Karabat a attiré l'attention en déclarant : "La situation à Chypre n'est que la partie émergée de l'iceberg, le véritable problème se situe en Irak et en Libye."
ALLÉGATIONS DE 100 MILLIARDS DE DOLLARS D'ARGENT SALE
Karabat a affirmé qu'il y a deux ans, des entrées d'argent illégales en Turquie étaient facilitées par des terminaux de paiement (TPE) et qu'un détournement d'environ 100 milliards de dollars avait été réalisé par cette méthode. "Des transactions d'une valeur de 1,8 milliard de dollars ont été détectées, mais le chiffre réel est bien plus important", a déclaré Karabat, pointant du doigt le ministre du Trésor et des Finances de l'époque, Mehmet Şimşek.

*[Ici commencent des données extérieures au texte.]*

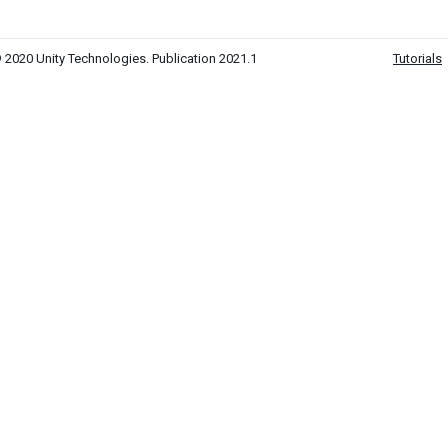
 2020 Unity Technologies. Publication 2021.1
Tutorials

L'IMPACT DES TRANSACTIONS ILLÉGALES SUR LA POLITIQUE ÉTRANGÈRE
Rappelant que le gouverneur de la Banque centrale de Libye s'est enfui en Turquie, Karabat a souligné que les États-Unis ont interdit les transactions en dollars à 13 banques en Irak et que les cartes de ces banques ont été utilisées en Turquie. "Les États-Unis détiennent des documents susceptibles de mettre la Turquie dans une situation difficile", a-t-il affirmé, soutenant que les opérations illégales de l'AKP sont devenues un outil de chantage dans la politique étrangère.
PERTE DE CONFIANCE INTERNATIONALE
Karabat a exprimé que la Turquie subit une perte de confiance sur la scène internationale sous l'administration de l'AKP, déclarant : "L'avenir du pays est mis en péril pour les intérêts d'une seule personne. Ce n'est plus seulement une question de politique intérieure, c'est devenu un enjeu de sécurité internationale."